Provided entries:

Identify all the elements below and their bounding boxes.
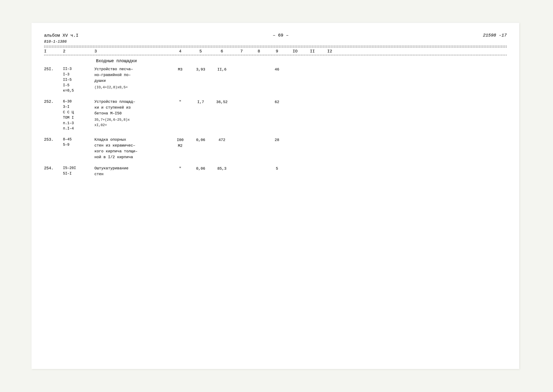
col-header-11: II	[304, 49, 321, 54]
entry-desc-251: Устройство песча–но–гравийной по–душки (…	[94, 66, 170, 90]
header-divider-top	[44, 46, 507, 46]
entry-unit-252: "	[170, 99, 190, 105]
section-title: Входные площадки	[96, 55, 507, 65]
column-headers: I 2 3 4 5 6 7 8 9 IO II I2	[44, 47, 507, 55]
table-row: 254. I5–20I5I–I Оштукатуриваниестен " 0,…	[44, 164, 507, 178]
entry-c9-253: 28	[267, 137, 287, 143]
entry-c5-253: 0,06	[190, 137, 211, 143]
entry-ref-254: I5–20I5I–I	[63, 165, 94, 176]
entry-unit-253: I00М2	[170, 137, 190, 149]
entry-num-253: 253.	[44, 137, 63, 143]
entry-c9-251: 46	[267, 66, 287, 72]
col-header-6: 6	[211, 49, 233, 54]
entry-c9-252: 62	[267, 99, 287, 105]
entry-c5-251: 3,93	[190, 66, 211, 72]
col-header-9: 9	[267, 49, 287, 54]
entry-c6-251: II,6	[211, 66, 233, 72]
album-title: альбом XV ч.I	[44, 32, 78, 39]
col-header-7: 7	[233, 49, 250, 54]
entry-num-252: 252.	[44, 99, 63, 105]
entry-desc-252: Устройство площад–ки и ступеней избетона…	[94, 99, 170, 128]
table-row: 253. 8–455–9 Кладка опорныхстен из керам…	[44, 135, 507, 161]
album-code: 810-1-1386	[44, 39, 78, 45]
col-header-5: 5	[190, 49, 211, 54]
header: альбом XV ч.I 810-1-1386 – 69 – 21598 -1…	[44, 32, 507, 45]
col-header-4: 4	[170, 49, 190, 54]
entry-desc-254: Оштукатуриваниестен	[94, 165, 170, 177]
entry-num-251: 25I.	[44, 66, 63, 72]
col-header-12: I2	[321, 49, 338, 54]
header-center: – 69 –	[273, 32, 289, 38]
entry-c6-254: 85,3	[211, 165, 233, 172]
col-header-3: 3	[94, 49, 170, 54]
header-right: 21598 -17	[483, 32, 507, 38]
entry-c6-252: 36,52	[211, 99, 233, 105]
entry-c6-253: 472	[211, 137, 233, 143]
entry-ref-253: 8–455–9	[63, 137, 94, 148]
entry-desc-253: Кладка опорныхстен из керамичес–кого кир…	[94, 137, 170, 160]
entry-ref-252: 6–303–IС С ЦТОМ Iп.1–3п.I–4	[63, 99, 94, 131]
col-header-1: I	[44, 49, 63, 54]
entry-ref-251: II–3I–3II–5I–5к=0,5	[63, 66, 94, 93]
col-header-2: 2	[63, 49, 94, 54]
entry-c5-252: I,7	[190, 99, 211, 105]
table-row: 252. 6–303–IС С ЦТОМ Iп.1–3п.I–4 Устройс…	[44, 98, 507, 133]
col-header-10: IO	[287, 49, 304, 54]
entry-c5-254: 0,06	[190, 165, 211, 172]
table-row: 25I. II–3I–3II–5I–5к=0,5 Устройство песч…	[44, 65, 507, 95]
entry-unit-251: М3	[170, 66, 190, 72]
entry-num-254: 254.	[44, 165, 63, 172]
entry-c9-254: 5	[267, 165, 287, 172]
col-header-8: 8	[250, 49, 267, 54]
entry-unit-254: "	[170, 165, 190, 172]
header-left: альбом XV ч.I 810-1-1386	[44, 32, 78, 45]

What you have to do:
The answer must be a word-for-word copy of all the entries, containing no pictures.

Answer for this exercise:
Identify all the elements below and their bounding boxes.
col-header-11: II	[304, 49, 321, 54]
entry-desc-251: Устройство песча–но–гравийной по–душки (…	[94, 66, 170, 90]
header-divider-top	[44, 46, 507, 46]
entry-unit-252: "	[170, 99, 190, 105]
section-title: Входные площадки	[96, 55, 507, 65]
column-headers: I 2 3 4 5 6 7 8 9 IO II I2	[44, 47, 507, 55]
table-row: 254. I5–20I5I–I Оштукатуриваниестен " 0,…	[44, 164, 507, 178]
entry-c9-253: 28	[267, 137, 287, 143]
entry-c5-253: 0,06	[190, 137, 211, 143]
entry-ref-254: I5–20I5I–I	[63, 165, 94, 176]
entry-unit-253: I00М2	[170, 137, 190, 149]
entry-num-253: 253.	[44, 137, 63, 143]
entry-c9-251: 46	[267, 66, 287, 72]
col-header-6: 6	[211, 49, 233, 54]
entry-c9-252: 62	[267, 99, 287, 105]
entry-c5-251: 3,93	[190, 66, 211, 72]
col-header-9: 9	[267, 49, 287, 54]
entry-c6-251: II,6	[211, 66, 233, 72]
album-title: альбом XV ч.I	[44, 32, 78, 39]
col-header-7: 7	[233, 49, 250, 54]
entry-num-252: 252.	[44, 99, 63, 105]
entry-desc-252: Устройство площад–ки и ступеней избетона…	[94, 99, 170, 128]
table-row: 253. 8–455–9 Кладка опорныхстен из керам…	[44, 135, 507, 161]
album-code: 810-1-1386	[44, 39, 78, 45]
col-header-5: 5	[190, 49, 211, 54]
header: альбом XV ч.I 810-1-1386 – 69 – 21598 -1…	[44, 32, 507, 45]
col-header-4: 4	[170, 49, 190, 54]
entry-desc-254: Оштукатуриваниестен	[94, 165, 170, 177]
entry-num-251: 25I.	[44, 66, 63, 72]
col-header-12: I2	[321, 49, 338, 54]
header-center: – 69 –	[273, 32, 289, 38]
entry-c6-254: 85,3	[211, 165, 233, 172]
col-header-3: 3	[94, 49, 170, 54]
header-right: 21598 -17	[483, 32, 507, 38]
entry-c6-252: 36,52	[211, 99, 233, 105]
entry-c6-253: 472	[211, 137, 233, 143]
entry-ref-253: 8–455–9	[63, 137, 94, 148]
entry-desc-253: Кладка опорныхстен из керамичес–кого кир…	[94, 137, 170, 160]
entry-ref-252: 6–303–IС С ЦТОМ Iп.1–3п.I–4	[63, 99, 94, 131]
col-header-1: I	[44, 49, 63, 54]
entry-ref-251: II–3I–3II–5I–5к=0,5	[63, 66, 94, 93]
col-header-2: 2	[63, 49, 94, 54]
entry-c5-252: I,7	[190, 99, 211, 105]
table-row: 252. 6–303–IС С ЦТОМ Iп.1–3п.I–4 Устройс…	[44, 98, 507, 133]
col-header-10: IO	[287, 49, 304, 54]
entry-c5-254: 0,06	[190, 165, 211, 172]
table-row: 25I. II–3I–3II–5I–5к=0,5 Устройство песч…	[44, 65, 507, 95]
entry-unit-251: М3	[170, 66, 190, 72]
entry-num-254: 254.	[44, 165, 63, 172]
entry-c9-254: 5	[267, 165, 287, 172]
col-header-8: 8	[250, 49, 267, 54]
entry-unit-254: "	[170, 165, 190, 172]
header-left: альбом XV ч.I 810-1-1386	[44, 32, 78, 45]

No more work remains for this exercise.